Made for Crossover

25 May 2018Claire Buntrock

About this time last year, Dad obviously sensed some changes were about to happen for our church. He began a series called the Great Crossover which centered on Joshua and the Israelites finally crossing the Jordan to enter the Promised Land. It’s not a symbol of dying and going to Heaven, but rather a symbol of living fully in the blessings of God here. But it takes change. It takes trusting God. During the challenges we would face in the months ahead, God used this theme over again as a sustaining force.
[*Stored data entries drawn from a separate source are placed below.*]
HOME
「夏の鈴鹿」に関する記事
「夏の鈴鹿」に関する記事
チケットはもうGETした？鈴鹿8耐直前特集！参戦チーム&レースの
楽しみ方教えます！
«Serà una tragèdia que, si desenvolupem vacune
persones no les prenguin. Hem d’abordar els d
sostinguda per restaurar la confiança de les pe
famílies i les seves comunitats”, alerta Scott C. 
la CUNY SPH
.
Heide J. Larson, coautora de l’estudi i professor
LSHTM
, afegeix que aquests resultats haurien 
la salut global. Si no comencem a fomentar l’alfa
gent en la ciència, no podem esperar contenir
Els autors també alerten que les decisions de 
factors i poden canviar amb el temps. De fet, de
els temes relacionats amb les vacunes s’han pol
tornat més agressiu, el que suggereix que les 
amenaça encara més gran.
Recently I came across the verses from that message again and saw something that blew me away. Here’s a synopsis of the text from Joshua 3:4-5:

…you have not passed this way before. And Joshua said to the people, “Sanctify yourselves, for tomorrow the Lord will do wonders among you.”

You haven’t passed this way. In other words, it’s new ground. It has been promised to you for 600 years, but you haven’t set foot there yet. The obstacle seems huge, but I’ve called you to pass through it.
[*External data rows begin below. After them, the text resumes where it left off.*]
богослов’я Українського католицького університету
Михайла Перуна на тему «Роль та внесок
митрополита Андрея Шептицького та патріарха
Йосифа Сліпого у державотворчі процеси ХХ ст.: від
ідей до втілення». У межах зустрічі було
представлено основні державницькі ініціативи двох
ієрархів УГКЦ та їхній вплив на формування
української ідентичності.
So when reading over it, I noticed a note in my Bible about the word “passed.” It’s the Hebrew word abri, meaning cross over, and it turns out, it’s a very important word! It’s used more than 500 times throughout the Old Testament. When you say it out loud, you’ll realize it sounds similar to the word “Hebrew” itself. That’s because abri is how they got their name. Hebrews are the people who abri, the people who cross over. So crossing over is not just something God’s people do. It’s who we are. Yes! We’re made for this.

See, generations prior, their forefather Jacob crossed over that same Jordan river. In Genesis 32:10, he says: “I crossed over this Jordan with my (nothing but my) staff, and now I have become two companies.” Notice how crossing over was associated with multiplication. That’s what God wants for us!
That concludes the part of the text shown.